■ **What to produce**
The lines of the records that include "rename" should all be copied.

Structured page parsing data:
--- START ---

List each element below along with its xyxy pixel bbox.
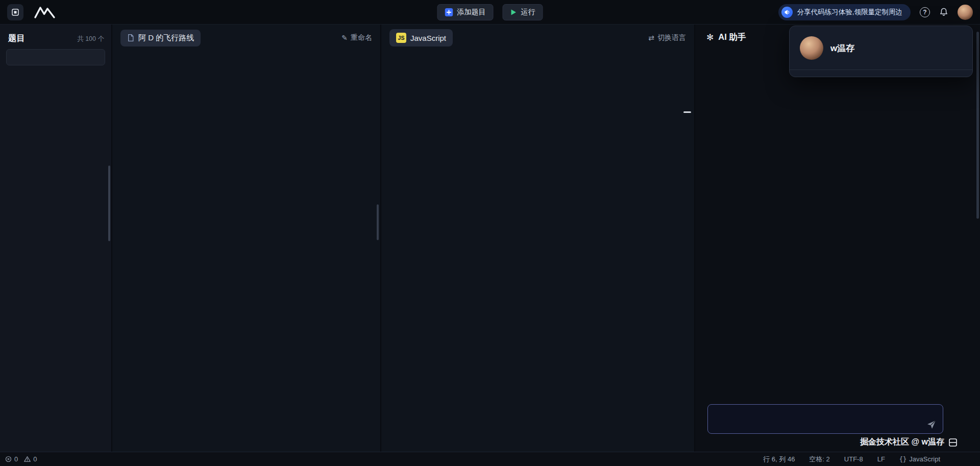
rename-button[interactable]: ✎ 重命名: [341, 33, 372, 42]
error-icon: [5, 456, 12, 462]
app-window: 添加题目 运行 分享代码练习体验,领限量定制周边 ?: [0, 0, 980, 466]
add-question-button[interactable]: 添加题目: [437, 4, 494, 20]
app-icon[interactable]: [7, 4, 23, 20]
brand-logo-icon: [32, 6, 58, 19]
user-menu: w温存: [789, 26, 973, 77]
megaphone-icon: [781, 7, 793, 18]
add-question-label: 添加题目: [457, 8, 486, 17]
question-count: 共 100 个: [77, 35, 104, 43]
warnings-indicator[interactable]: 0: [24, 455, 37, 463]
problem-file-icon: [127, 34, 134, 42]
errors-indicator[interactable]: 0: [5, 455, 18, 463]
user-menu-avatar: [800, 36, 823, 60]
run-button[interactable]: 运行: [503, 4, 543, 20]
ai-title: AI 助手: [718, 32, 746, 43]
switch-language-label: 切换语言: [657, 33, 686, 42]
help-glyph: ?: [923, 9, 926, 16]
plus-icon: [445, 8, 453, 16]
play-icon: [510, 9, 517, 16]
ai-input-box[interactable]: [707, 404, 943, 434]
watermark: 掘金技术社区 @ w温存: [695, 437, 958, 448]
problem-title: 阿 D 的飞行路线: [138, 33, 194, 43]
language-tab[interactable]: JS JavaScript: [389, 29, 453, 46]
help-icon[interactable]: ?: [920, 7, 930, 17]
language-mode-label: JavaScript: [909, 455, 940, 463]
sidebar-scrollbar[interactable]: [108, 166, 110, 241]
javascript-icon: JS: [396, 33, 406, 43]
pencil-icon: ✎: [341, 34, 348, 42]
encoding[interactable]: UTF-8: [844, 455, 863, 463]
error-count: 0: [14, 455, 18, 463]
warning-count: 0: [33, 455, 37, 463]
description-scrollbar[interactable]: [377, 204, 379, 240]
notifications-bell-icon[interactable]: [939, 7, 948, 17]
topbar: 添加题目 运行 分享代码练习体验,领限量定制周边 ?: [0, 0, 980, 25]
eol-setting[interactable]: LF: [877, 455, 885, 463]
search-input[interactable]: [16, 53, 108, 62]
ai-assistant-panel: ✻ AI 助手 掘金技术社区 @ w温存: [695, 25, 980, 452]
code-lines[interactable]: [381, 51, 694, 54]
ai-question-input[interactable]: [708, 405, 943, 433]
watermark-icon: [948, 438, 958, 447]
share-banner-label: 分享代码练习体验,领限量定制周边: [797, 8, 902, 17]
question-sidebar: 题目 共 100 个: [0, 25, 112, 452]
watermark-text: 掘金技术社区 @ w温存: [860, 437, 944, 448]
username: w温存: [830, 42, 854, 54]
rename-label: 重命名: [351, 33, 372, 42]
user-menu-header: w温存: [790, 29, 972, 67]
user-avatar[interactable]: [958, 5, 973, 20]
editor-overview-marker[interactable]: [683, 111, 691, 113]
language-label: JavaScript: [410, 34, 446, 42]
search-box[interactable]: [6, 49, 105, 65]
window-icon: [11, 8, 19, 16]
code-editor-panel: JS JavaScript ⇄ 切换语言: [381, 25, 695, 452]
braces-icon: {}: [899, 456, 906, 463]
ai-chat-body[interactable]: [695, 50, 980, 400]
swap-icon: ⇄: [648, 34, 654, 42]
sidebar-title: 题目: [8, 33, 25, 44]
cursor-position[interactable]: 行 6, 列 46: [763, 455, 795, 464]
send-icon[interactable]: [926, 419, 937, 429]
problem-title-tab[interactable]: 阿 D 的飞行路线: [120, 30, 201, 46]
language-mode[interactable]: {} JavaScript: [899, 455, 940, 463]
ai-sparkle-icon: ✻: [706, 32, 714, 43]
warning-icon: [24, 456, 31, 462]
indent-setting[interactable]: 空格: 2: [809, 455, 829, 464]
switch-language-button[interactable]: ⇄ 切换语言: [648, 33, 686, 42]
ai-scrollbar[interactable]: [976, 32, 979, 219]
run-label: 运行: [521, 8, 535, 17]
problem-list[interactable]: [0, 71, 111, 441]
markdown-lines[interactable]: [112, 51, 380, 54]
statusbar: 0 0 行 6, 列 46 空格: 2 UTF-8 LF {} JavaScri…: [0, 452, 980, 466]
share-banner-button[interactable]: 分享代码练习体验,领限量定制周边: [778, 4, 911, 20]
menu-divider: [790, 69, 972, 70]
description-panel: 阿 D 的飞行路线 ✎ 重命名: [112, 25, 381, 452]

--- END ---

■ **Task output**
rename-button[interactable]: ✎ 重命名: [341, 33, 372, 42]
rename-label: 重命名: [351, 33, 372, 42]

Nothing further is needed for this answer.